= Your goal =
Where the listing shows an image, skip it and output all other material unchanged.

= Information shown =

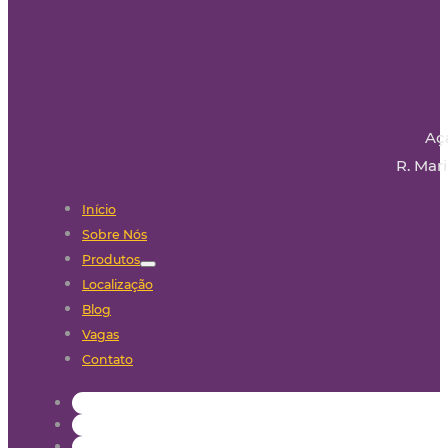
Aç
R. Mari
Início
Sobre Nós
Produtos
Localização
Blog
Vagas
Contato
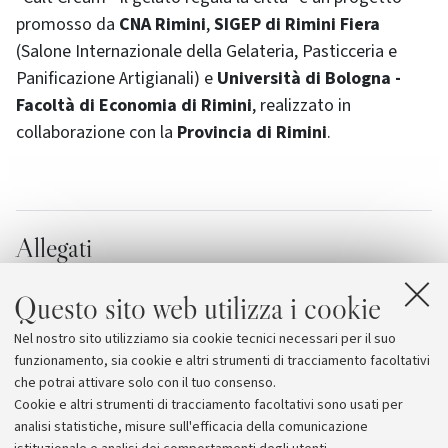
promosso da
CNA Rimini
,
SIGEP di Rimini Fiera
(Salone Internazionale della Gelateria, Pasticceria e
Panificazione Artigianali) e
Università di Bologna -
Facoltà di Economia di Rimini
, realizzato in
collaborazione con la
Provincia di Rimini
.
Allegati
Locandina
[1.4 MB]
Questo sito web utilizza i cookie
Informazioni
[3.0 MB]
Nel nostro sito utilizziamo sia cookie tecnici necessari per il suo
Facoltà di Economia-Rimini - Cult Cream
funzionamento, sia cookie e altri strumenti di tracciamento facoltativi
che potrai attivare solo con il tuo consenso.
Cookie e altri strumenti di tracciamento facoltativi sono usati per
analisi statistiche, misure sull'efficacia della comunicazione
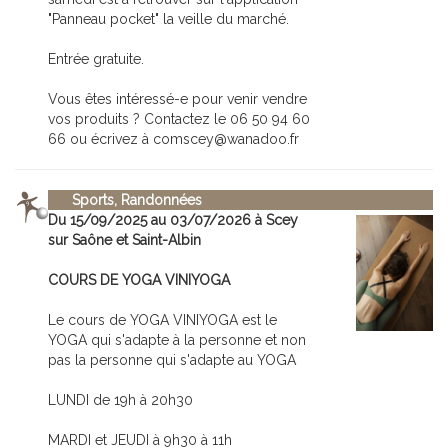
"Panneau pocket" la veille du marché.
Entrée gratuite.
Vous êtes intéressé-e pour venir vendre
vos produits ? Contactez le 06 50 94 60
66 ou écrivez à comscey@wanadoo.fr
Sports, Randonnées
Du 15/09/2025 au 03/07/2026 à Scey
sur Saône et Saint-Albin
COURS DE YOGA VINIYOGA
Le cours de YOGA VINIYOGA est le
YOGA qui s'adapte à la personne et non
pas la personne qui s'adapte au YOGA
LUNDI de 19h à 20h30
MARDI et JEUDI à 9h30 à 11h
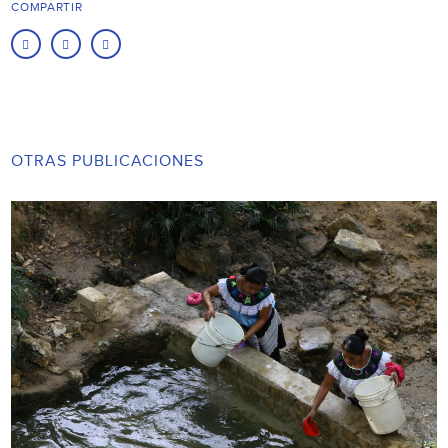
COMPARTIR
OTRAS PUBLICACIONES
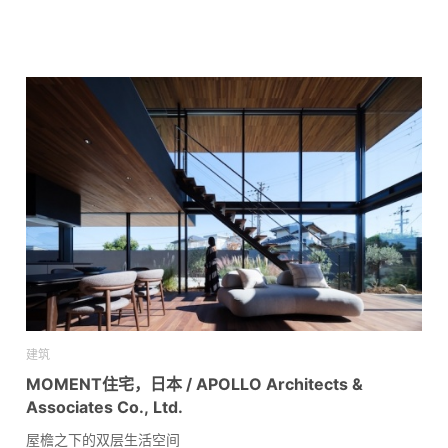
建筑
MOMENT住宅，日本 / APOLLO Architects &
Associates Co., Ltd.
屋檐之下的双层生活空间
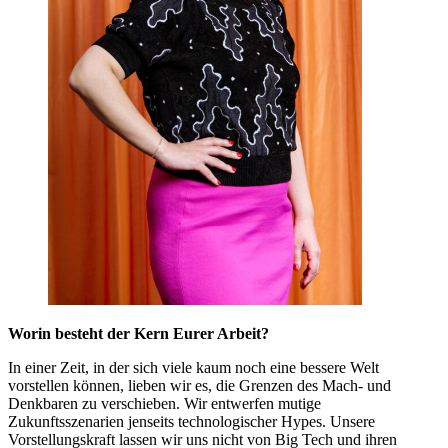
Worin besteht der Kern Eurer Arbeit?
In einer Zeit, in der sich viele kaum noch eine bessere Welt
vorstellen können, lieben wir es, die Grenzen des Mach- und
Denkbaren zu verschieben. Wir entwerfen mutige
Zukunftsszenarien jenseits technologischer Hypes. Unsere
Vorstellungskraft lassen wir uns nicht von Big Tech und ihren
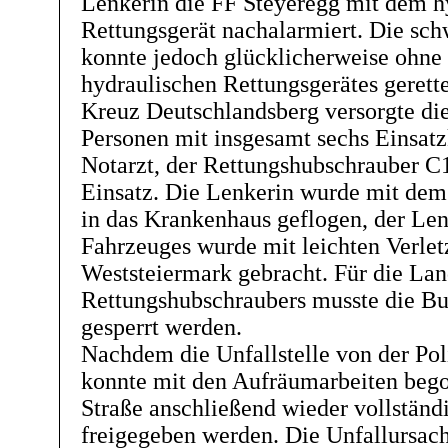
Lenkerin die FF Steyeregg mit dem h
Rettungsgerät nachalarmiert. Die sch
konnte jedoch glücklicherweise ohne
hydraulischen Rettungsgerätes gerett
Kreuz Deutschlandsberg versorgte die
Personen mit insgesamt sechs Einsat
Notarzt, der Rettungshubschrauber C
Einsatz. Die Lenkerin wurde mit dem
in das Krankenhaus geflogen, der Len
Fahrzeuges wurde mit leichten Verle
Weststeiermark gebracht. Für die La
Rettungshubschraubers musste die Bu
gesperrt werden.
Nachdem die Unfallstelle von der Pol
konnte mit den Aufräumarbeiten beg
Straße anschließend wieder vollständ
freigegeben werden. Die Unfallursach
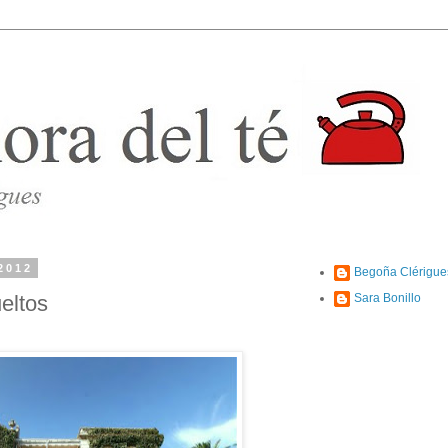
2012
Begoña Clérigue
eltos
Sara Bonillo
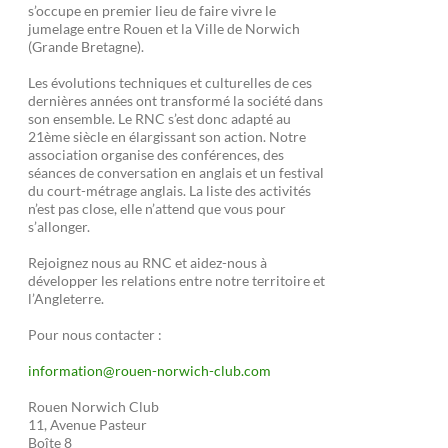
s’occupe en premier lieu de faire vivre le
jumelage entre Rouen et la Ville de Norwich
(Grande Bretagne).
Les évolutions techniques et culturelles de ces
dernières années ont transformé la société dans
son ensemble. Le RNC s’est donc adapté au
21ème siècle en élargissant son action. Notre
association organise des conférences, des
séances de conversation en anglais et un festival
du court-métrage anglais. La liste des activités
n’est pas close, elle n’attend que vous pour
s’allonger.
Rejoignez nous au RNC et aidez-nous à
développer les relations entre notre territoire et
l’Angleterre.
Pour nous contacter :
information@rouen-norwich-club.com
Rouen Norwich Club
11, Avenue Pasteur
Boîte 8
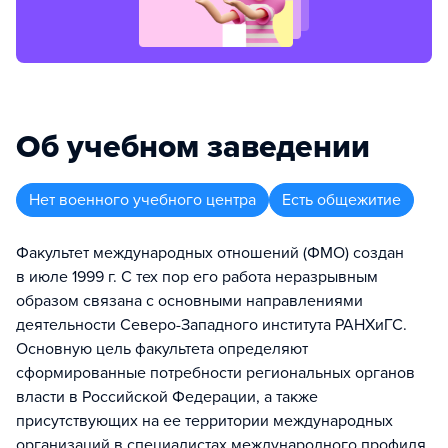
Об учебном заведении
Нет военного учебного центра
Есть общежитие
Факультет международных отношений (ФМО) создан
в июле 1999 г. С тех пор его работа неразрывным
образом связана с основными направлениями
деятельности Северо-Западного института РАНХиГС.
Основную цель факультета определяют
сформированные потребности региональных органов
власти в Российской Федерации, а также
присутствующих на ее территории международных
организаций в специалистах международного профиля.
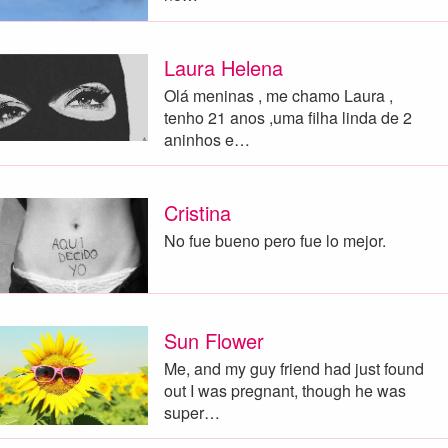
Laura Helena
Olá meninas , me chamo Laura ,
tenho 21 anos ,uma filha linda de 2
aninhos e…
Cristina
No fue bueno pero fue lo mejor.
Sun Flower
Me, and my guy friend had just found
out I was pregnant, though he was
super…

= Response area =
Aç
R. Mari
Início
Sobre Nós
Produtos
Localização
Blog
Vagas
Contato
promosso da
CNA Rimini
,
SIGEP di Rimini Fiera
(Salone Internazionale della Gelateria, Pasticceria e
Panificazione Artigianali) e
Università di Bologna -
Facoltà di Economia di Rimini
, realizzato in
collaborazione con la
Provincia di Rimini
.
Allegati
Locandina
[1.4 MB]
Questo sito web utilizza i cookie
Informazioni
[3.0 MB]
Nel nostro sito utilizziamo sia cookie tecnici necessari per il suo
Facoltà di Economia-Rimini - Cult Cream
funzionamento, sia cookie e altri strumenti di tracciamento facoltativi
che potrai attivare solo con il tuo consenso.
Cookie e altri strumenti di tracciamento facoltativi sono usati per
analisi statistiche, misure sull'efficacia della comunicazione
"Panneau pocket" la veille du marché.
Entrée gratuite.
Vous êtes intéressé-e pour venir vendre
vos produits ? Contactez le 06 50 94 60
66 ou écrivez à comscey@wanadoo.fr
Sports, Randonnées
Du 15/09/2025 au 03/07/2026 à Scey
sur Saône et Saint-Albin
COURS DE YOGA VINIYOGA
Le cours de YOGA VINIYOGA est le
YOGA qui s'adapte à la personne et non
pas la personne qui s'adapte au YOGA
LUNDI de 19h à 20h30
MARDI et JEUDI à 9h30 à 11h
COMPARTIR
OTRAS PUBLICACIONES
建筑
MOMENT住宅，日本 / APOLLO Architects &
Associates Co., Ltd.
屋檐之下的双层生活空间
Worin besteht der Kern Eurer Arbeit?
In einer Zeit, in der sich viele kaum noch eine bessere Welt
vorstellen können, lieben wir es, die Grenzen des Mach- und
Denkbaren zu verschieben. Wir entwerfen mutige
Zukunftsszenarien jenseits technologischer Hypes. Unsere
Vorstellungskraft lassen wir uns nicht von Big Tech und ihren
Lenkerin die FF Steyeregg mit dem h
Rettungsgerät nachalarmiert. Die sch
konnte jedoch glücklicherweise ohne
hydraulischen Rettungsgerätes gerett
Kreuz Deutschlandsberg versorgte die
Personen mit insgesamt sechs Einsat
Notarzt, der Rettungshubschrauber C
Einsatz. Die Lenkerin wurde mit dem
in das Krankenhaus geflogen, der Len
Fahrzeuges wurde mit leichten Verle
Weststeiermark gebracht. Für die La
Rettungshubschraubers musste die Bu
gesperrt werden.
Nachdem die Unfallstelle von der Pol
konnte mit den Aufräumarbeiten beg
Straße anschließend wieder vollständ
freigegeben werden. Die Unfallursach
2012
Begoña Clérigue
eltos
Sara Bonillo
s’occupe en premier lieu de faire vivre le
jumelage entre Rouen et la Ville de Norwich
(Grande Bretagne).
Les évolutions techniques et culturelles de ces
dernières années ont transformé la société dans
son ensemble. Le RNC s’est donc adapté au
21ème siècle en élargissant son action. Notre
association organise des conférences, des
séances de conversation en anglais et un festival
du court-métrage anglais. La liste des activités
n’est pas close, elle n’attend que vous pour
s’allonger.
Rejoignez nous au RNC et aidez-nous à
développer les relations entre notre territoire et
l’Angleterre.
Pour nous contacter :
information@rouen-norwich-club.com
Rouen Norwich Club
11, Avenue Pasteur
Boîte 8
Об учебном заведении
Нет военного учебного центра
Есть общежитие
Факультет международных отношений (ФМО) создан
в июле 1999 г. С тех пор его работа неразрывным
образом связана с основными направлениями
деятельности Северо-Западного института РАНХиГС.
Основную цель факультета определяют
сформированные потребности региональных органов
власти в Российской Федерации, а также
присутствующих на ее территории международных
организаций в специалистах международного профиля.
Laura Helena
Olá meninas , me chamo Laura ,
tenho 21 anos ,uma filha linda de 2
aninhos e…
Cristina
No fue bueno pero fue lo mejor.
Sun Flower
Me, and my guy friend had just found
out I was pregnant, though he was
super…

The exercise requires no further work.